Negative reinforcement – escape or avoidance
Negative reinforcement is when the animal learns to escape or avoid something unpleasant by performing a specific behaviour.
Escape or avoidance are technical terms in this context.
Let’s take a doggie example, just so that the dog people feel that reading on is relevant – after all, the same learning principles apply to all animal species, not just horses.
Say you’re walking your dog. He pulls ahead, and the leash gets taught, which is uncomfortable. So he stops pulling, which reduces the pressure on the leash. He just performed an escape response. Not ‘escape’ as in running for his life but as in performing a behaviour that terminates an ongoing unpleasant stimulus.
In other words, the dog who successfully performs an escape response has control over the end of the unpleasant stimulation. He has figured out how to end it.
Later he may learn what serves as a warning signal announcing that he’s about to experience the tightening of the leash – whether it’s a certain behaviour from the handler, or something that happens in the environment, such as seeing another dog. So he returns closer to the handler when he perceives the warning signal, and has thus avoided experiencing the increased leash pressure.
‘Avoidance’ is a technical term here. It means that the aversive stimulus is not applied. A horse who’s standing still as you’re saddling him is showing avoidance behaviour if he’s learned that shying away is met with unpleasantness. So, even though he’s just standing still, technically he’s showing avoidance behaviour.
So, for the animal, successful avoidance means controlling the start of the unpleasant stimulation. He has figured out how to avoid its onset.
This concept of control is extremely important when it comes to empowering animals and maintaining high welfare. Empowered animals are resilient; they aren’t as emotionally affected by aversive events. And vice versa, the welfare of animals who lack control over aversive events is potentially challenged.
It may sound as though I’m promoting negative reinforcement, as if it’s unproblematic. “It gives the animal control; the animal gets empowered and resilient”.
It’s not that simple.
Negative reinforcement is often carried out badly, and since it involves aversive stimuli, it has the same potential unwanted, unhealthy and dangerous side effects as punishment.
What dangerous side effects?

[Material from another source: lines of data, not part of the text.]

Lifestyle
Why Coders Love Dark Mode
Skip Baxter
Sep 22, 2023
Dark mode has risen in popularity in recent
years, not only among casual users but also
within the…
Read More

I listed 20 problems with punishment here.
So, negative reinforcement potentially carries some serious fall-out, and there are more effective ways of getting behaviour, such as using positive reinforcement.
Positive reinforcement – the preferred approach.

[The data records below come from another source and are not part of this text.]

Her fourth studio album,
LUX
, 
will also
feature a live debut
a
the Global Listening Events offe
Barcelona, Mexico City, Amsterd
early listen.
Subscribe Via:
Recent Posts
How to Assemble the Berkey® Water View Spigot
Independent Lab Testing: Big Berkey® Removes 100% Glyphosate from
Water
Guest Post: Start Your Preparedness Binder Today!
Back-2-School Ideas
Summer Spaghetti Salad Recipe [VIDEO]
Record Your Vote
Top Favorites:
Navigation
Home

Positive reinforcement is when the animal learns to get access to some type of resource, or something pleasant, by performing a specific behaviour. For instance, the dog gets treats, praise, petting or eye contact when he stays close to the handler. He then spends more time close to the handler to get continued access to those resources.
This approach to teaching and training animals is a lot less problematic than negative reinforcement, and generally results in more enthusiastic learners and better performance.

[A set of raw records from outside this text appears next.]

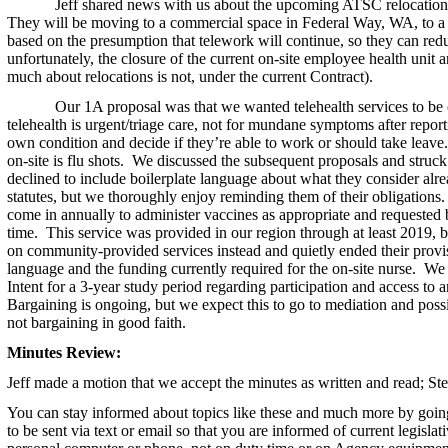
Jeff shared news with us about the upcoming ATSC relocation
They will be moving to a commercial space in Federal Way, WA, to a si
based on the presumption that telework will continue, so they can redu
unfortunately, the closure of the current on-site employee health unit a
much about relocations is not, under the current Contract).
Our 1A proposal was that we wanted telehealth services to be
telehealth is urgent/triage care, not for mundane symptoms after repor
own condition and decide if they’re able to work or should take leave. 
on-site is flu shots. We discussed the subsequent proposals and struck 
declined to include boilerplate language about what they consider alr
statutes, but we thoroughly enjoy reminding them of their obligations
come in annually to administer vaccines as appropriate and requested 
time. This service was provided in our region through at least 2019, 
on community-provided services instead and quietly ended their provisi
language and the funding currently required for the on-site nurse. We 
Intent for a 3-year study period regarding participation and access to
Bargaining is ongoing, but we expect this to go to mediation and poss
not bargaining in good faith.
Minutes Review:
Jeff
made a motion that we accept the minutes as written and read; St
You can stay informed about topics like these and much more by goin
to be sent via text or email so that you are informed of current legisla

Also, positive reinforcement is generally more forgiving if you mess up as a trainer. Not to say that positive reinforcement training is without potential pitfalls, though.
The difficulty of transitioning
So which choices are there?
Let’s say you’re a traditionally schooled horse trainer, skilled at using negative reinforcement… would you wake up one day and drop those highly developed skills, and switch to something you’ve never tried before – positive reinforcement?
As far as I’ve understood, and to their immense credit, many horse people actually do try this. They leave familiar ground and try something new, perhaps without an experienced coach mentoring them – and then their horse gets overexcited and starts mugging them, and many of those brave trainers quit.
Not being a horse person, I didn’t realize this problem existed until I started hearing it from my students, but it’s a story that keeps coming back.
What is the problem, then? Why is transitioning so difficult?
One part of the issue may be that the would-be cross-over trainer is changing too many things at once.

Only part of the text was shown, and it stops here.